Written by: Keith Tully
Date: Friday 29th September, 2017
The Bank of England governor Mark Carney has given a clear indication that he expects the base rate of interest in the UK to rise in the near future.
Carney spoke positively about the state of the economy and suggested that if certain key factors including employment levels and retail sales remain robust then an increase in the cost of borrowing could be on the cards.
He told BBC Radio 4’s Today programme that if the economy shows signs of strengthening then “in the relatively near term you can expect that interest rates will increase”.
The Bank of England’s monetary policy committee, whose members vote to decide on any change in the base rate of interest, voted seven to two in favour of maintaining rates in September.

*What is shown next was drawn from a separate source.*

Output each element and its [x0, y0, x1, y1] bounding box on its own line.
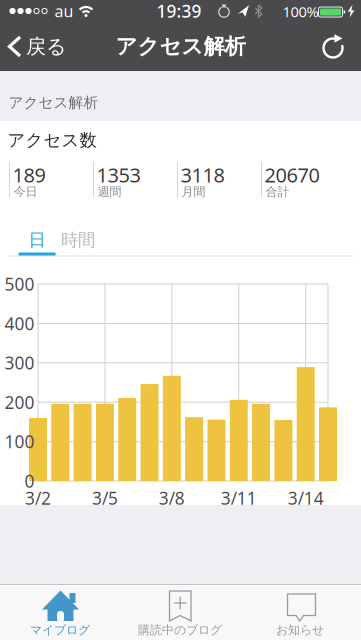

However, statements given on behalf of the committee suggested that only unexpectedly bad economic data in the coming weeks would keep them from voting for a rise in the base rate before the end of 2017.
Carney echoed that sentiment in his conversations with the BBC and said that it could be time for the Bank of England to “ease its foot off the accelerator” in terms of its approach to monetary policy and interest rates.
Raising the base rate of interest and the cost of borrowing would be a move designed in part to bring down rates of inflation which are currently higher than the target levels that the Bank of England aims for.
Carney’s hints at a rate rise came very shortly before the release of revised economic data from the Office for National Statistics which showed that year-on-year GDP growth slowed to 1.5 per cent from 1.8 per cent during the first three months of this year.
Meanwhile, the overall growth rate for the UK economy during the three months to the end of June stood at just 0.3 per cent.
“It would be unprecedented for the central bank to tighten policy with the data pointing to such anaemic economic growth,” said Chris Williamson, chief business economist at IHS Markit, in a statement.
“However, policymakers continue to fuel expectations that interest rates will rise soon in response to higher than expected inflation.”